Question

what is the units digits of 943^29

Answer 1

943 x itself by 29 times is what it is asking.

Answer 2

Do you wish for it in expanded form?...

Answer 3

Does this make sense?
943^2 last digit 9
943^3 7
943^4 1
943^5 3

So 943^9 last digit 3

can we continue this to power 29?

Answer 4

\(\large \color{black}{\begin{align}
& \dfrac{943^{29}}{10} \hspace{.33em}\\~\\
& \implies \dfrac{3^{29}}{10} \hspace{.33em}\\~\\
& \implies \dfrac{3\cdot 3^{28}}{10} \hspace{.33em}\\~\\
& \implies \dfrac{3\cdot 9^{14}}{10} \hspace{.33em}\\~\\
& \implies \dfrac{3\cdot (-1)^{14}}{10} \hspace{.33em}\\~\\
& \implies \dfrac{3\cdot 1}{10} \hspace{.33em}\\~\\
& \implies 3 \hspace{.33em}\\~\\
\end{align}}\)

Answer 5

yes
My way would aaalso give 3

Answer 6

@mathmath333

I understand @welshfella 's method, but I'm trying to understand your method.

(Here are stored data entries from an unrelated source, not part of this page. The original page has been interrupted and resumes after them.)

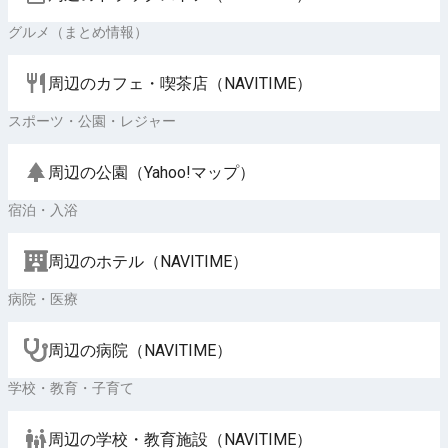
グルメ（まとめ情報）
周辺のカフェ・喫茶店（NAVITIME）
スポーツ・公園・レジャー
周辺の公園（Yahoo!マップ）
宿泊・入浴
周辺のホテル（NAVITIME）
病院・医療
周辺の病院（NAVITIME）
学校・教育・子育て
周辺の学校・教育施設（NAVITIME）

Why did you replace 9 with -1? Also, why did you change 3^(28) to 9^(14)?

Answer 7

the last part ;
3^28 = (3^2)^14 = 9^14

Answer 8

In terms of modular arithmetic when 9 is divided by 10 the remainder is either 9 or -1.

Answer 9

Welshfella, I already knew that. I was just wondering if there was a specific reason to change the base.

Mathmath33, that makes sense! Thanks to both of you!